Kindergarten camp helps incoming students transition to school

Denman kindergarten teacher Beth Kniel reads a book on Friday to a group of incoming kindergartners at Denman School. Denman and Iles School held “kindergarten camps” on Friday for incoming first-year students to adjust to school. | H-W Photo/Jake Shane
By Herald-Whig
Posted: Aug. 3, 2019 12:01 am

QUINCY -- Kenley Parks already has figured out the most important thing about starting school.

"I get to learn," the incoming kindergartner said.

She got the chance Friday to learn a little more about what kindergarten classes will be like at Sarah Atwater Denman Elementary School.

An all-new Kindergarten Camp -- held Friday at Denman and Iles with similar camps planned Tuesday at Baldwin, Aug. 12 at Rooney and Aug. 13 at Lincoln-Douglas -- gave incoming students an opportunity to start to get comfortable with their teacher and their school.

"The goal is so kids will be more comfortable when they come the first day of school," Denman kindergarten teacher Beth Kniel said.

Some 70 students took advantage of the opportunity, turning out for the morning and evening camp sessions.

"We want to get to know them a little and for them to get to know us," Denman teacher Pam Havermale said.

Kenley had no hesitation, marching down the hallway with a friend to the kindergarten common space where blocks, other building toys and books awaited.

She liked coming to camp. "I have fun," she said, just before she started playing with wooden blocks while sitting on a colorful rug.

Kenley's mom Sharadan Parks said the camp is a wonderful idea.

"It kind of helps ease the tension of first-day jitters. They've been here before, so that first day of school's not going to be such a big deal," Parks said.

The brand-new kindergartners tried out activities they would do on a typical first day of school. Teachers read a story, students did an art project and they had a chance to play with blocks and puzzles in the common area for the kindergarten classrooms.

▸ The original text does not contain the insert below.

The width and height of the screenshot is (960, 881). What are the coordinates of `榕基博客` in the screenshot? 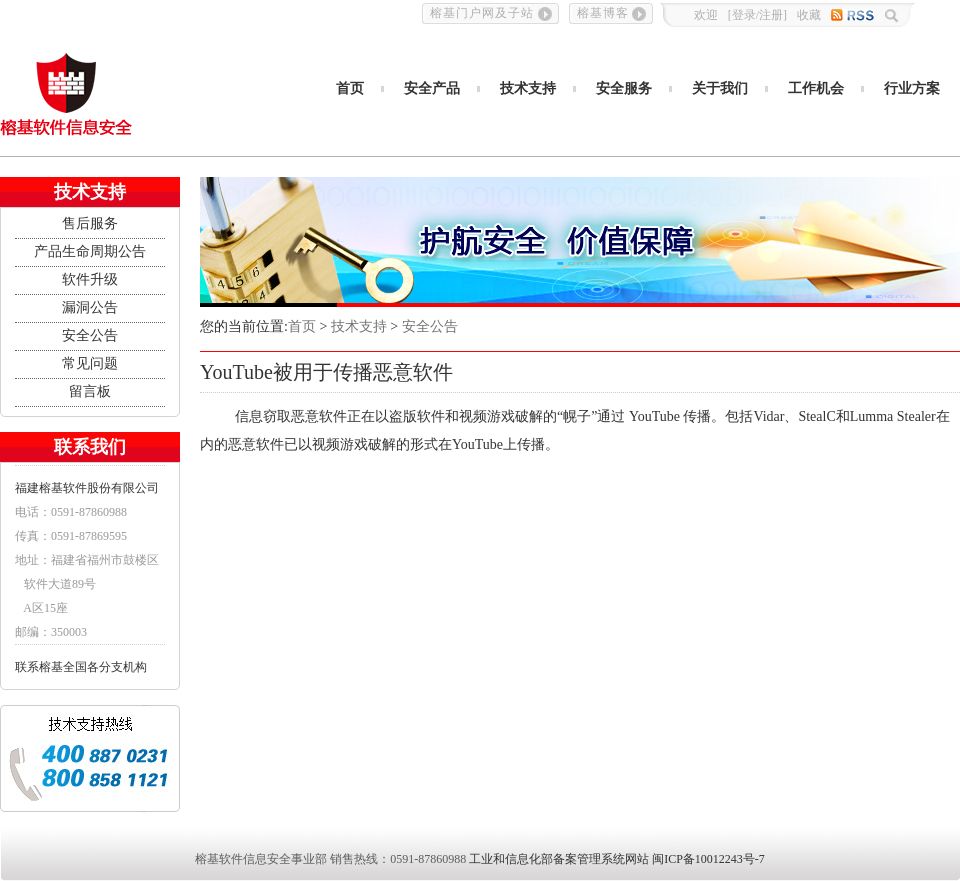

"It also gives us an opportunity to see the kids and see how they interact with other kids, too. We see ones who are shy or might need a little more TLC the first day," Kniel said. "It gives us a little more information to make that first day a positive one for them."

When one little girl preferred reading to building with blocks, Kniel sat down with her and a bin of books. Soon Kniel was surrounded, with the kids hanging on her every word.

Kindergartner Aria Stark had some initial doubts, but soon she was happily playing.

Audreanna Stark said her daughter alternates between being excited and being nervous about the start of school on Aug. 15. "Most days she's excited to make new friends," Stark said.

"Introducing kindergarten in a smaller chunk at one time is going to be beneficial for those kids who are shy and also beneficial for ones who are outgoing," Stark said. "A whole day of kindergarten can kind of be a little overwhelming. This takes that away."

The camps provide a follow-up to kindergarten roundup, held in the spring, and were designed especially to help students make the transition to the new Denman and Thomas S. Baldwin buildings. Students for those buildings were split between the former Adams, Berrian, Ellington and Madison Schools.

"We knew the building they were coming to for roundup would not be the same building in the fall. Kids got to go to a classroom, but we wanted them to be able to see a classroom in the building they would be in," Kniel said.

"We wanted to allay any fears the parents and kids might have coming into a brand-new building," Havermale said. "We want them to get a feel of the building, get the lay of the land before 500 kids walk in the front door."